Report, from the records below, every line where the word "Zumba" appears.

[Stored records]
○ ○ ○ ○ ○
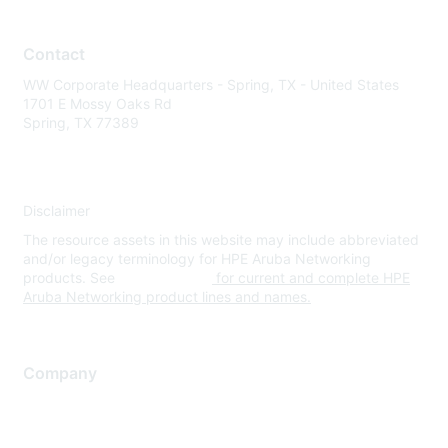
Contact
WW Corporate Headquarters - Spring, TX - United States
1701 E Mossy Oaks Rd
Spring, TX 77389
Disclaimer
The resource assets in this website may include abbreviated
and/or legacy terminology for HPE Aruba Networking
products. See
www.hpe.com
for current and complete HPE
Aruba Networking product lines and names.
Company
About Us
Careers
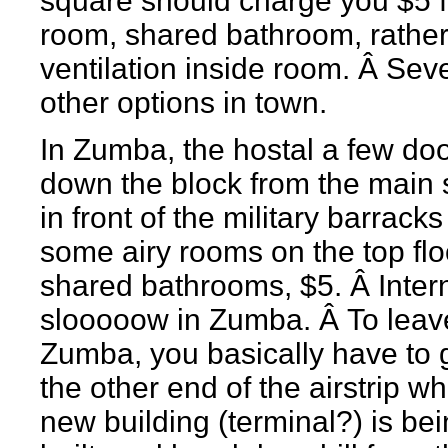
square should charge you $5 f
room, shared bathroom, rather
ventilation inside room. Â Sev
other options in town.
In Zumba, the hostal a few do
down the block from the main
in front of the military barrack
some airy rooms on the top flo
shared bathrooms, $5. Â Intern
slooooow in Zumba. Â To leav
Zumba, you basically have to 
the other end of the airstrip w
new building (terminal?) is be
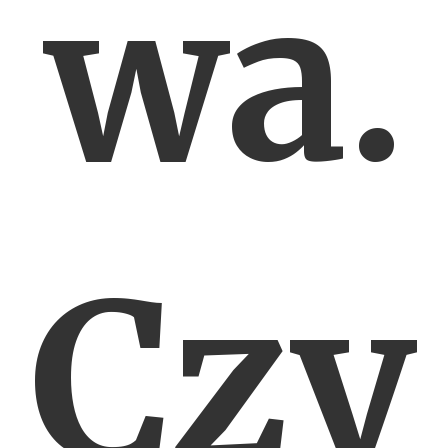
wa.
Czy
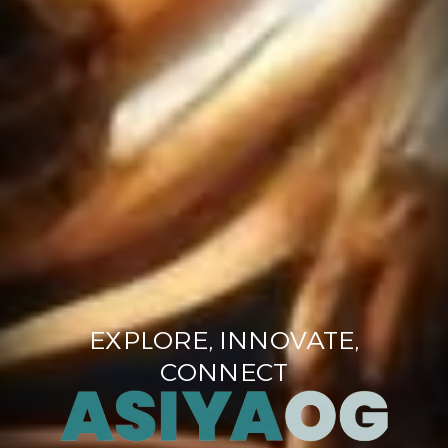
EXPLORE, INNOVATE,
CONNECT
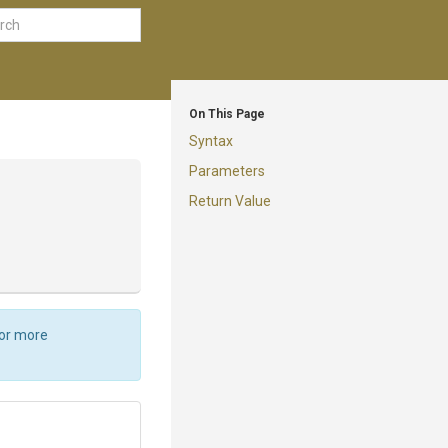
On This Page
Syntax
Parameters
Return Value
For more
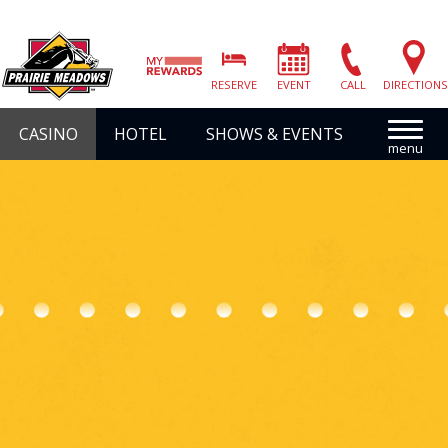
Prairie
Meadows
RESERVE
EVENT
CALL
DIRECTIONS
|
Link
CASINO
HOTEL
SHOWS & EVENTS
to
Homepage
○ ○ ○ ○ ○
Result of this exercise:
In Zumba, the hostal a few do
slooooow in Zumba. Â To leav
Zumba, you basically have to 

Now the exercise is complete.